Ancak bu molekülleri, etkileşimlerinin farkedilebilmesi için yeterince yaklaştırmak her zaman mümkün değildir.
Böyle olduğunda, çok düşük sıcaklıklara veya çok yüksek basınçlara ihtiyaç duyarlar; bu haliyle gazlar söz konusudur. Benzer şekilde, bu tür etkileşimler sıvı maddelerde (n-hekzan gibi) ve katı maddelerde (iyot gibi) bulunabilir.
karakteristikleri

Kaynak: Gabriel Bolívar
Bir molekülün Londra kuvvetlerini kullanarak etkileşime girmesi için hangi özelliklere sahip olması gerekir? Cevap, herkesin bunu yapabileceğidir, ancak kalıcı bir dipol momenti olduğunda, dipol-dipol etkileşimleri saçılanlardan daha baskındır ve maddelerin fiziksel doğasına çok az katkıda bulunur.
Yüksek düzeyde elektronegatif atomların olmadığı veya elektrostatik yük dağılımının homojen olduğu yapılarda, elektronlarda zengin (δ-) veya zayıf (δ +) olarak kabul edilebilecek uç veya bölge yoktur.
Bu durumlarda, diğer türden kuvvetler müdahale etmelidir, aksi takdirde bu bileşikler, üzerlerinde çalışan basınç veya sıcaklık koşullarından bağımsız olarak yalnızca gaz fazında mevcut olabilir.
Homojen yük dağılımı
Neon veya argon gibi iki izole atom, homojen bir yük dağılımına sahiptir. Bu, üstteki resimde A görülebilir. Merkezdeki beyaz daireler atomlar için çekirdekleri veya moleküller için moleküler iskeleti temsil eder. Bu yük dağılımı bir yeşil elektron bulutu olarak düşünülebilir.
Soy gazlar neden bu homojenliğe uyuyor? Tamamen tam bir elektronik kabuğa sahip oldukları için, elektronları teorik olarak çekirdeğin çekici yükünü tüm yörüngelerde eşit olarak hissetmelidir.

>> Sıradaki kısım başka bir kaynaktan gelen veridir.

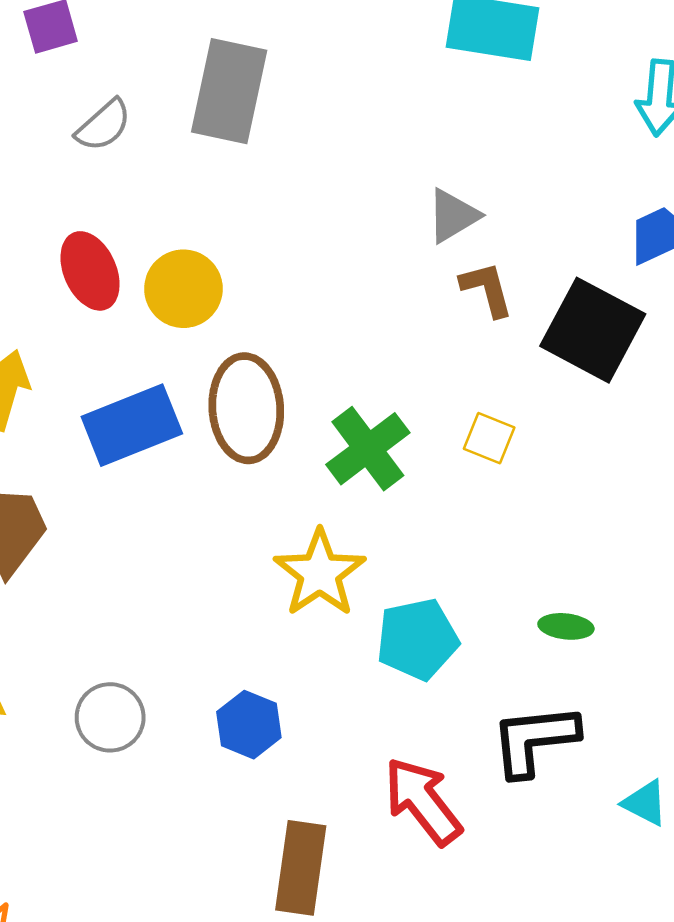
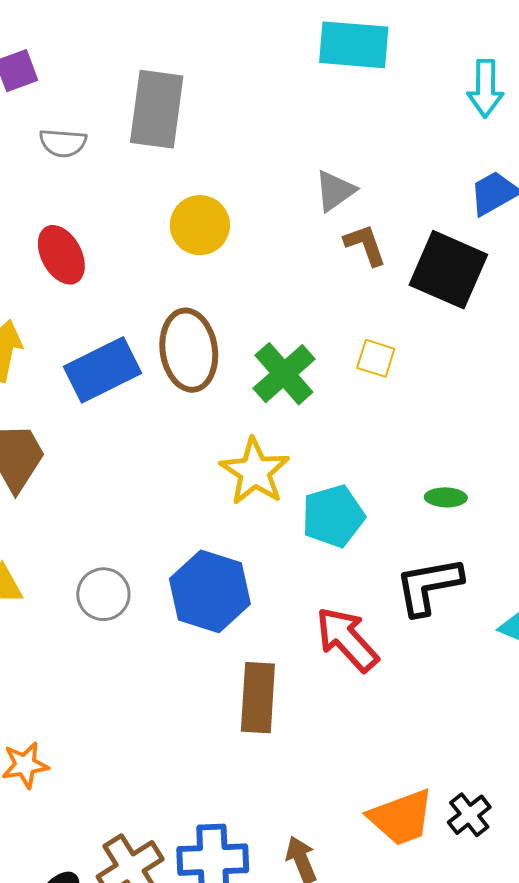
gray semicircle: (104, 125) -> (63, 143), turned 51
yellow circle: (183, 289) -> (200, 225), moved
blue hexagon: (249, 725) -> (210, 591), size x1.6

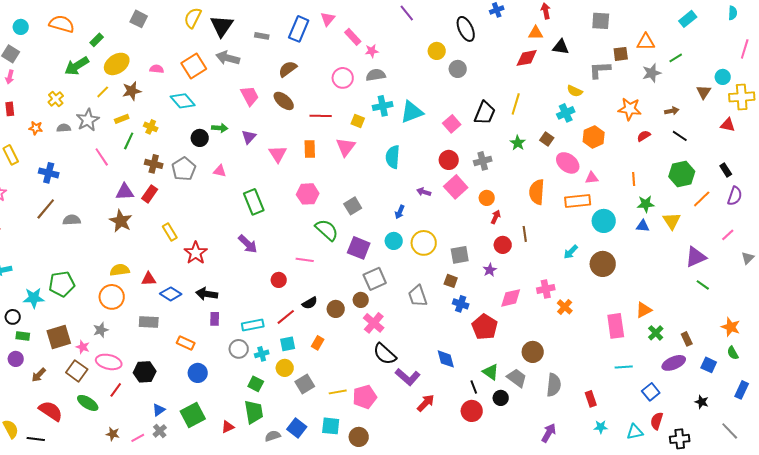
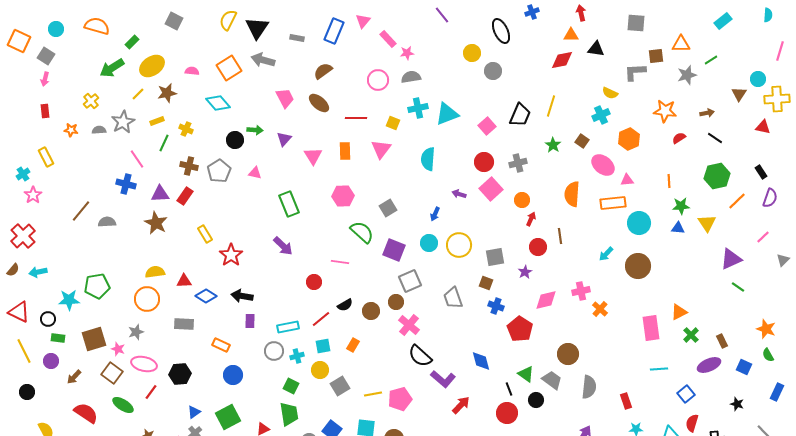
blue cross: (49, 173) -> (126, 184), moved

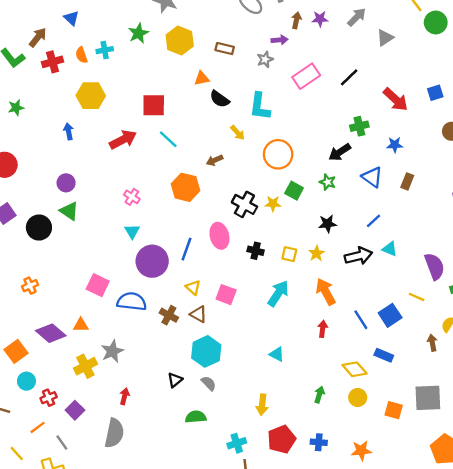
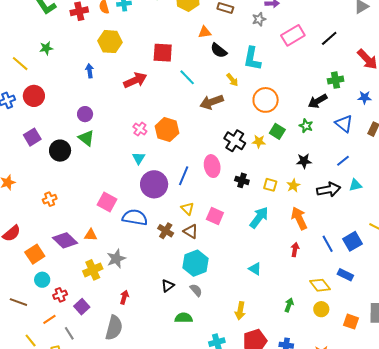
cyan line: (168, 139) -> (187, 77), moved
brown arrow: (215, 160) -> (212, 102), size x1.6
orange hexagon: (185, 187) -> (167, 130), moved
cyan triangle: (390, 249) -> (355, 185), turned -40

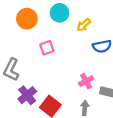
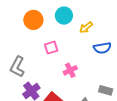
pink cross: (86, 81) -> (70, 70), moved

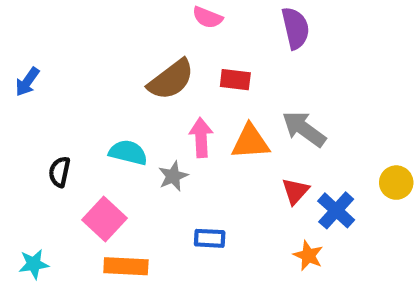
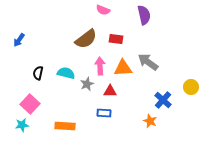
black semicircle: (59, 172) -> (38, 73), moved
red triangle: (295, 191) -> (110, 91), moved, turned 48
pink square: (105, 219) -> (30, 104), moved

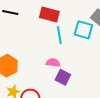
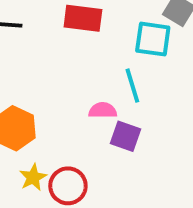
cyan line: (59, 35) -> (132, 86), moved

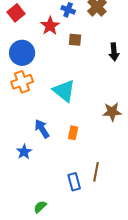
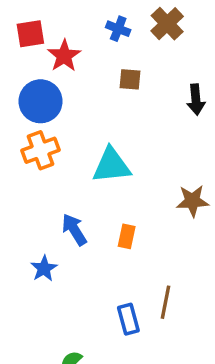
red square: (16, 13) -> (30, 34), turned 30
red star: (50, 26) -> (64, 56), moved
cyan triangle: (64, 91) -> (111, 165), turned -45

Öte yandan, atomik oksijen (O) gibi diğer gazlar için, tabakası eksiktir (elektronik konfigürasyonunda gözlenir) ve bu eksikliği telafi etmek için diatomik molekül O 2'yi oluşturmaya zorlar .
A'daki yeşil daireler, küçük veya büyük moleküller de olabilir. Elektron bulutu, onu oluşturan tüm atomların, özellikle de en elektronegatif olanların etrafında dönüyor. Bu atomların etrafında bulut daha yoğun ve negatif hale gelirken, diğer atomların elektronik eksikliği olacaktır.
Bununla birlikte, bu bulut statik değil dinamiktir, bu nedenle bir noktada kısa δ- ve δ + bölgeleri oluşacak ve polarizasyon denen bir fenomen meydana gelecektir.
Polarlanabilirliğin
A'da yeşil renkli bulut, negatif yükün homojen dağılımını gösterir. Bununla birlikte, çekirdeğin uyguladığı pozitif çekici kuvvet elektronlar üzerinde salınım yapabilir. Bu, bulutun deformasyonuna neden olarak mavi renkte δ- ve sarı renkte δ + bölgeleri oluşturur.
Atom veya moleküldeki bu ani dipol moment, bitişik bir elektron bulutunu bozabilir; başka bir deyişle, komşusunda ani bir dipol oluşturur (B, üstteki resim).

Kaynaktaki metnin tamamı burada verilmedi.